■ Exercise instructions: Your answer should be the records, copied exactly, with the pictures removed.

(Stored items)

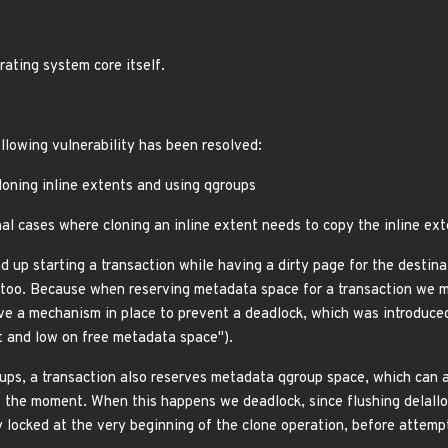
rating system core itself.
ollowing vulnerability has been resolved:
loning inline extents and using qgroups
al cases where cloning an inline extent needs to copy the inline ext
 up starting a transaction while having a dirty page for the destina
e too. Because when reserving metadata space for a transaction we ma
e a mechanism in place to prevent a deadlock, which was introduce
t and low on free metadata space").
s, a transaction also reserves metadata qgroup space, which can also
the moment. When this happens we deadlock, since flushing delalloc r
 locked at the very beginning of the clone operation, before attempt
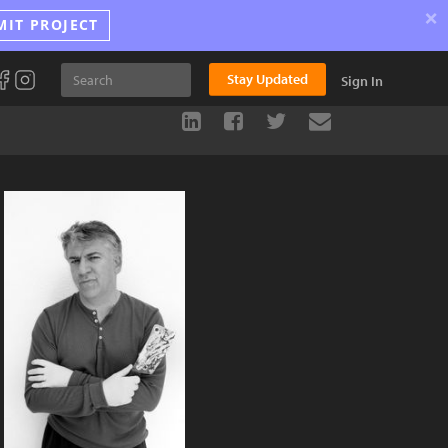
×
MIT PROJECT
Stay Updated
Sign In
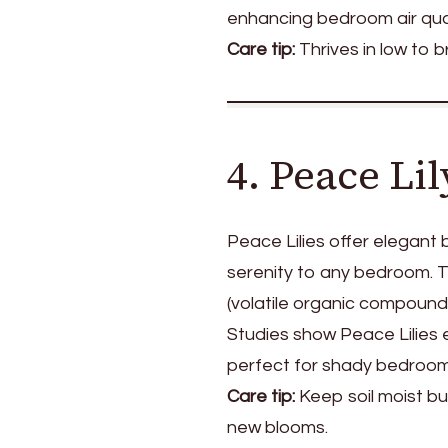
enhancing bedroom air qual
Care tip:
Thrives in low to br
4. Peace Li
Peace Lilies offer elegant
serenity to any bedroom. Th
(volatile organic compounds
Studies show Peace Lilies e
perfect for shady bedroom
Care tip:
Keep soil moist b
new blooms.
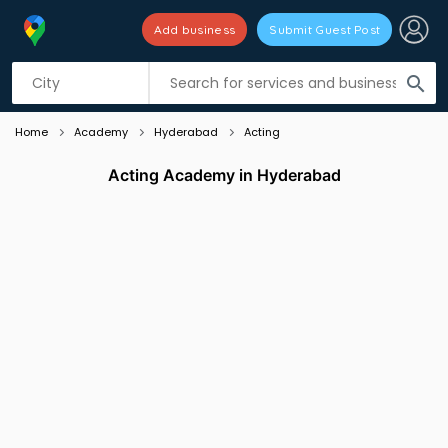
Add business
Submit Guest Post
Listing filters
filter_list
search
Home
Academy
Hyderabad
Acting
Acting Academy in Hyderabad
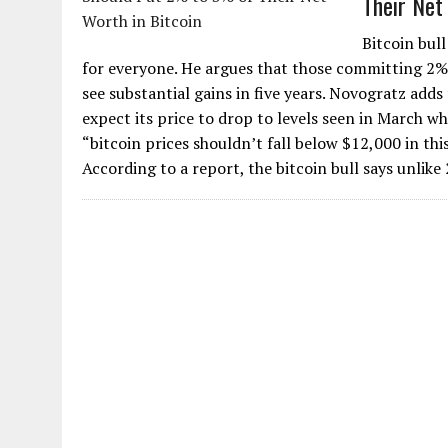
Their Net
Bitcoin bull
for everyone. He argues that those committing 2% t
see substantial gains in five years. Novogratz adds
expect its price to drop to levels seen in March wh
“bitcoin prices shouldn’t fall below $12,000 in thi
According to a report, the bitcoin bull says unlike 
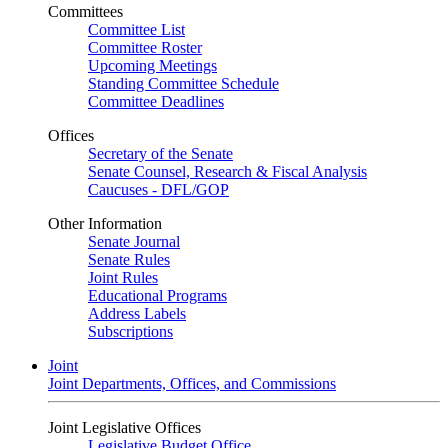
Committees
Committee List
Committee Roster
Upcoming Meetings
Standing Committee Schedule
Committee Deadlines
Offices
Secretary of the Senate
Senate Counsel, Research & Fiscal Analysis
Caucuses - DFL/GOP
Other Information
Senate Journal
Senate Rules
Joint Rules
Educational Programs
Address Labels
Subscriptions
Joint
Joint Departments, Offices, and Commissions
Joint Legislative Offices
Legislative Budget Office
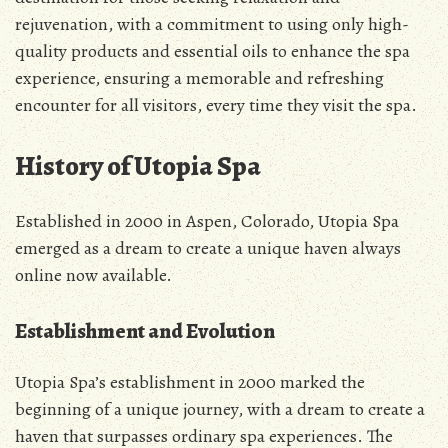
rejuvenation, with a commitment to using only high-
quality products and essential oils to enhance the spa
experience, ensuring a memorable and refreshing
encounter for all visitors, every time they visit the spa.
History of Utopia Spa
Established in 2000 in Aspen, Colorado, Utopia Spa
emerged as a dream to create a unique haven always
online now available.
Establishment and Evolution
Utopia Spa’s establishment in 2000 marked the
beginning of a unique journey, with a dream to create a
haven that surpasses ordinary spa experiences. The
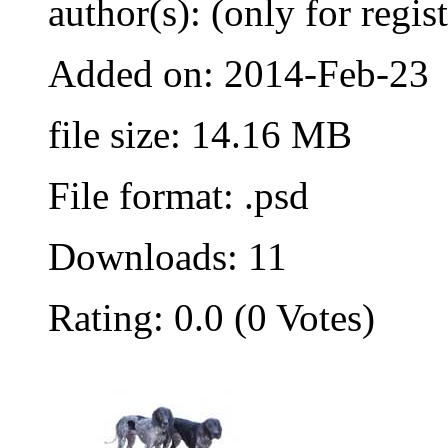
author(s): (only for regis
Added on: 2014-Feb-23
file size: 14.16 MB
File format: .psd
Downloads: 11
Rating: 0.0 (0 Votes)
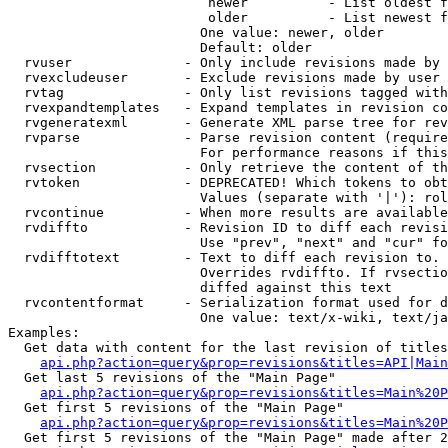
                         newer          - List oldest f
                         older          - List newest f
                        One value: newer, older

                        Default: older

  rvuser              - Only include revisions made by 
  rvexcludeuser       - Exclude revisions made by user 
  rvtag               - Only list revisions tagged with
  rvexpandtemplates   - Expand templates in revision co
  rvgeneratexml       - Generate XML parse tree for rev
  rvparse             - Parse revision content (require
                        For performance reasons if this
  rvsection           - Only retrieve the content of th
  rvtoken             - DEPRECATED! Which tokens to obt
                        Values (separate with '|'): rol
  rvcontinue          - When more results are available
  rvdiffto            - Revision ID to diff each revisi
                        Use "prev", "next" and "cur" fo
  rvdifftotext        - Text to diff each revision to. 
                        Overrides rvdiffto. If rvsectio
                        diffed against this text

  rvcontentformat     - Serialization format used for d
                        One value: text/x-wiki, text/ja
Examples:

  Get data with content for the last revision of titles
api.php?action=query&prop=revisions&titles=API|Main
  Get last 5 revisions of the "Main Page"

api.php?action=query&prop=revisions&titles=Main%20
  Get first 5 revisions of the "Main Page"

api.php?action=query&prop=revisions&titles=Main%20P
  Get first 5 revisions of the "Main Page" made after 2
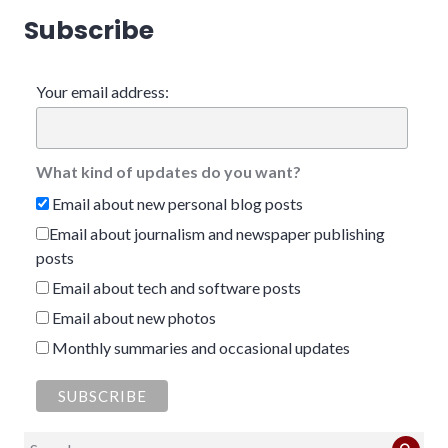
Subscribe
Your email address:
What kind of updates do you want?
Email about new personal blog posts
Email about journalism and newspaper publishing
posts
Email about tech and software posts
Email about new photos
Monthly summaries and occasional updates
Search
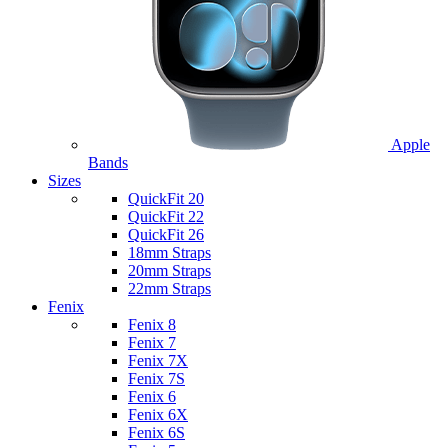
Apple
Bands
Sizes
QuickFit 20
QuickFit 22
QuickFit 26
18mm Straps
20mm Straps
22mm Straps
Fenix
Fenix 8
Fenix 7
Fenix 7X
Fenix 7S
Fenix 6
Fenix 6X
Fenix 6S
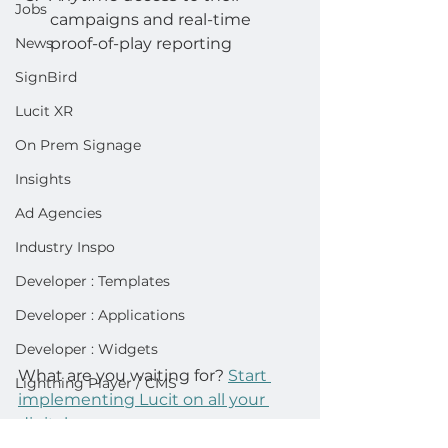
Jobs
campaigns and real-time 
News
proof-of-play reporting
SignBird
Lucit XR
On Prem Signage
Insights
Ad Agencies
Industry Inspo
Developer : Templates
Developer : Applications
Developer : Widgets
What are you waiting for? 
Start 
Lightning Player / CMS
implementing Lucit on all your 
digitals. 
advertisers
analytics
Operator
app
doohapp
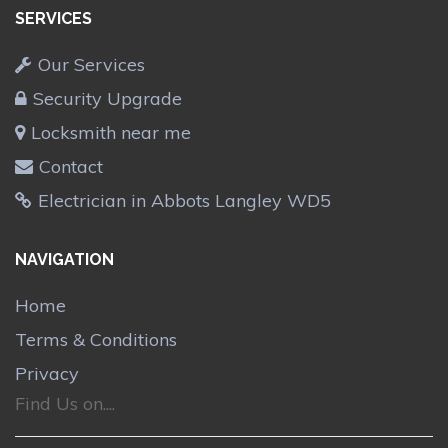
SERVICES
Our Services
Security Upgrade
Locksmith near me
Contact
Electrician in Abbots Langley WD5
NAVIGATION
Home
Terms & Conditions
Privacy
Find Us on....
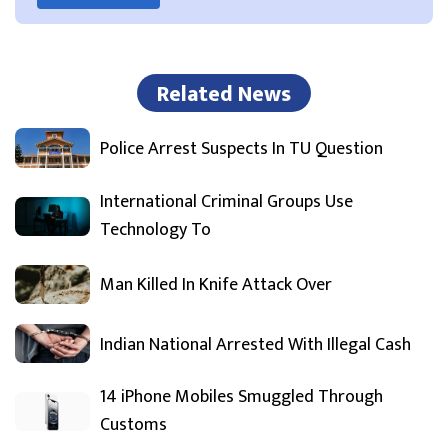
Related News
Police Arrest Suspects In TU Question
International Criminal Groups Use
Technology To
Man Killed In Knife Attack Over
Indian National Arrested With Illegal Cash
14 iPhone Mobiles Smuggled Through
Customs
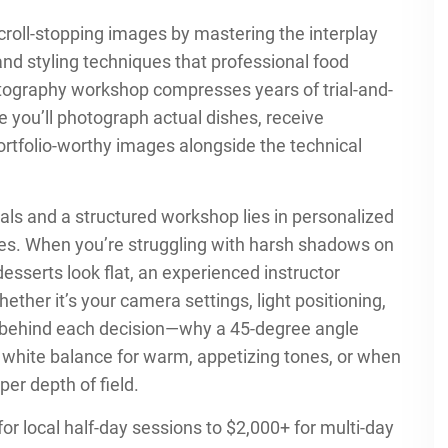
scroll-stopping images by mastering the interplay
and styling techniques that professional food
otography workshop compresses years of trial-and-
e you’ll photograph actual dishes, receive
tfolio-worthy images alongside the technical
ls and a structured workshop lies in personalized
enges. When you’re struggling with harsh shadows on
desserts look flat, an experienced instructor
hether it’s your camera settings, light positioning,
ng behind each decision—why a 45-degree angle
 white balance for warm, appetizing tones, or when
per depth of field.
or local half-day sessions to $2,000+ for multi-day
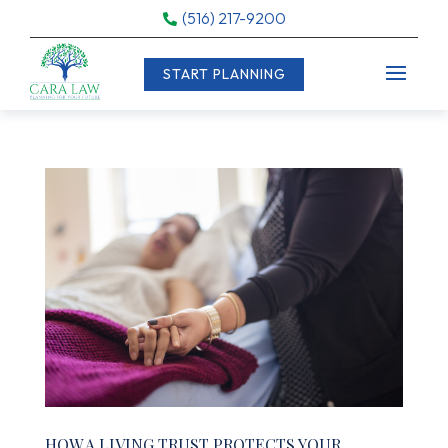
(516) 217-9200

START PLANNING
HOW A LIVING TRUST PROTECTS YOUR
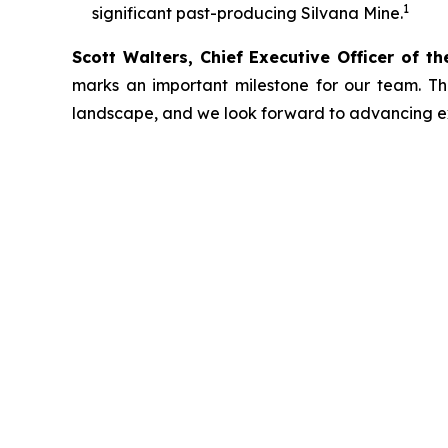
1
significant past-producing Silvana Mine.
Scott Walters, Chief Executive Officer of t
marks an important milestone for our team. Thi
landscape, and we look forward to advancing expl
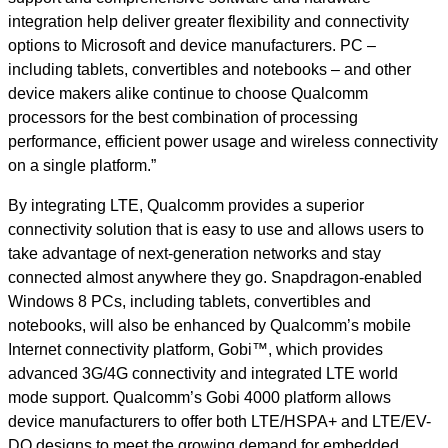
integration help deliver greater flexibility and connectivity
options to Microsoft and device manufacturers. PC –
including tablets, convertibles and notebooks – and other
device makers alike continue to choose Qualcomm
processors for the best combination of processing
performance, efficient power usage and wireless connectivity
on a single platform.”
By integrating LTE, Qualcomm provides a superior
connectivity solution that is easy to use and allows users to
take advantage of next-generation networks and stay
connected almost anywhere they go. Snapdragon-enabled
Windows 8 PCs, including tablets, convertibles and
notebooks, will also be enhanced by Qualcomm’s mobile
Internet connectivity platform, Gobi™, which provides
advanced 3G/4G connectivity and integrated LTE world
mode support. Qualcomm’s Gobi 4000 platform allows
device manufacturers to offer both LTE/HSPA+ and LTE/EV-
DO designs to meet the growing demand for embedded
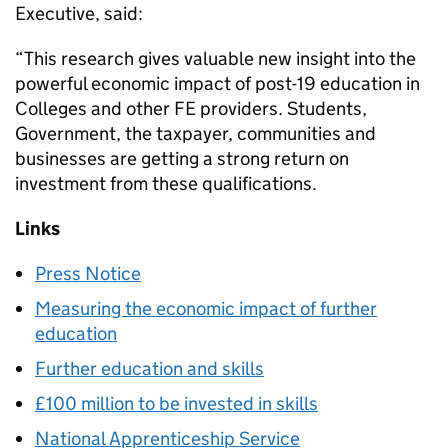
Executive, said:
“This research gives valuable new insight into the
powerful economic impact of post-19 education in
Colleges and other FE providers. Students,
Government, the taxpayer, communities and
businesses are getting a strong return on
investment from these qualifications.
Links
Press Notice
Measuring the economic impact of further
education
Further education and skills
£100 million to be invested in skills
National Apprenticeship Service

■ Exercise response:
rating system core itself.
ollowing vulnerability has been resolved:
loning inline extents and using qgroups
al cases where cloning an inline extent needs to copy the inline ext
 up starting a transaction while having a dirty page for the destina
e too. Because when reserving metadata space for a transaction we ma
e a mechanism in place to prevent a deadlock, which was introduce
t and low on free metadata space").
s, a transaction also reserves metadata qgroup space, which can also
the moment. When this happens we deadlock, since flushing delalloc r
 locked at the very beginning of the clone operation, before attempt
×
MIT PROJECT
Stay Updated
Sign In
enhancing bedroom air qual
Care tip:
Thrives in low to br
4. Peace Li
Peace Lilies offer elegant
serenity to any bedroom. Th
(volatile organic compounds
Studies show Peace Lilies e
perfect for shady bedroom
Care tip:
Keep soil moist b
new blooms.
Add business
Submit Guest Post
Listing filters
filter_list
search
Home
Academy
Hyderabad
Acting
Acting Academy in Hyderabad
Their Net
Bitcoin bull
for everyone. He argues that those committing 2% t
see substantial gains in five years. Novogratz adds
expect its price to drop to levels seen in March wh
“bitcoin prices shouldn’t fall below $12,000 in thi
According to a report, the bitcoin bull says unlike 
Committees
Committee List
Committee Roster
Upcoming Meetings
Standing Committee Schedule
Committee Deadlines
Offices
Secretary of the Senate
Senate Counsel, Research & Fiscal Analysis
Caucuses - DFL/GOP
Other Information
Senate Journal
Senate Rules
Joint Rules
Educational Programs
Address Labels
Subscriptions
Joint
Joint Departments, Offices, and Commissions
Joint Legislative Offices
Legislative Budget Office
rejuvenation, with a commitment to using only high-
quality products and essential oils to enhance the spa
experience, ensuring a memorable and refreshing
encounter for all visitors, every time they visit the spa.
History of Utopia Spa
Established in 2000 in Aspen, Colorado, Utopia Spa
emerged as a dream to create a unique haven always
online now available.
Establishment and Evolution
Utopia Spa’s establishment in 2000 marked the
beginning of a unique journey, with a dream to create a
haven that surpasses ordinary spa experiences. The
author(s): (only for regis
Added on: 2014-Feb-23
file size: 14.16 MB
File format: .psd
Downloads: 11
Rating: 0.0 (0 Votes)
                         newer          - List oldest f
                         older          - List newest f
                        One value: newer, older

                        Default: older

  rvuser              - Only include revisions made by 
  rvexcludeuser       - Exclude revisions made by user 
  rvtag               - Only list revisions tagged with
  rvexpandtemplates   - Expand templates in revision co
  rvgeneratexml       - Generate XML parse tree for rev
  rvparse             - Parse revision content (require
                        For performance reasons if this
  rvsection           - Only retrieve the content of th
  rvtoken             - DEPRECATED! Which tokens to obt
                        Values (separate with '|'): rol
  rvcontinue          - When more results are available
  rvdiffto            - Revision ID to diff each revisi
                        Use "prev", "next" and "cur" fo
  rvdifftotext        - Text to diff each revision to. 
                        Overrides rvdiffto. If rvsectio
                        diffed against this text

  rvcontentformat     - Serialization format used for d
                        One value: text/x-wiki, text/ja
Examples:

  Get data with content for the last revision of titles
api.php?action=query&prop=revisions&titles=API|Main
  Get last 5 revisions of the "Main Page"

api.php?action=query&prop=revisions&titles=Main%20
  Get first 5 revisions of the "Main Page"

api.php?action=query&prop=revisions&titles=Main%20P
  Get first 5 revisions of the "Main Page" made after 2
Subscribe
Your email address:
What kind of updates do you want?
Email about new personal blog posts
Email about journalism and newspaper publishing
posts
Email about tech and software posts
Email about new photos
Monthly summaries and occasional updates
Search
Apple
Bands
Sizes
QuickFit 20
QuickFit 22
QuickFit 26
18mm Straps
20mm Straps
22mm Straps
Fenix
Fenix 8
Fenix 7
Fenix 7X
Fenix 7S
Fenix 6
Fenix 6X
Fenix 6S
Jobs
campaigns and real-time 
News
proof-of-play reporting
SignBird
Lucit XR
On Prem Signage
Insights
Ad Agencies
Industry Inspo
Developer : Templates
Developer : Applications
Developer : Widgets
What are you waiting for? 
Start 
Lightning Player / CMS
implementing Lucit on all your 
digitals. 
advertisers
analytics
Operator
app
doohapp
SERVICES
Our Services
Security Upgrade
Locksmith near me
Contact
Electrician in Abbots Langley WD5
NAVIGATION
Home
Terms & Conditions
Privacy
Find Us on....
Related News
Police Arrest Suspects In TU Question
International Criminal Groups Use
Technology To
Man Killed In Knife Attack Over
Indian National Arrested With Illegal Cash
14 iPhone Mobiles Smuggled Through
Customs
scroll-stopping images by mastering the interplay
and styling techniques that professional food
otography workshop compresses years of trial-and-
e you’ll photograph actual dishes, receive
tfolio-worthy images alongside the technical
ls and a structured workshop lies in personalized
enges. When you’re struggling with harsh shadows on
desserts look flat, an experienced instructor
hether it’s your camera settings, light positioning,
ng behind each decision—why a 45-degree angle
 white balance for warm, appetizing tones, or when
per depth of field.
or local half-day sessions to $2,000+ for multi-day
(516) 217-9200

START PLANNING
HOW A LIVING TRUST PROTECTS YOUR
1
significant past-producing Silvana Mine.
Scott Walters, Chief Executive Officer of t
marks an important milestone for our team. Thi
landscape, and we look forward to advancing expl
integration help deliver greater flexibility and connectivity
options to Microsoft and device manufacturers. PC –
including tablets, convertibles and notebooks – and other
device makers alike continue to choose Qualcomm
processors for the best combination of processing
performance, efficient power usage and wireless connectivity
on a single platform.”
By integrating LTE, Qualcomm provides a superior
connectivity solution that is easy to use and allows users to
take advantage of next-generation networks and stay
connected almost anywhere they go. Snapdragon-enabled
Windows 8 PCs, including tablets, convertibles and
notebooks, will also be enhanced by Qualcomm’s mobile
Internet connectivity platform, Gobi™, which provides
advanced 3G/4G connectivity and integrated LTE world
mode support. Qualcomm’s Gobi 4000 platform allows
device manufacturers to offer both LTE/HSPA+ and LTE/EV-
DO designs to meet the growing demand for embedded
Executive, said:
“This research gives valuable new insight into the
powerful economic impact of post-19 education in
Colleges and other FE providers. Students,
Government, the taxpayer, communities and
businesses are getting a strong return on
investment from these qualifications.
Links
Press Notice
Measuring the economic impact of further
education
Further education and skills
£100 million to be invested in skills
National Apprenticeship Service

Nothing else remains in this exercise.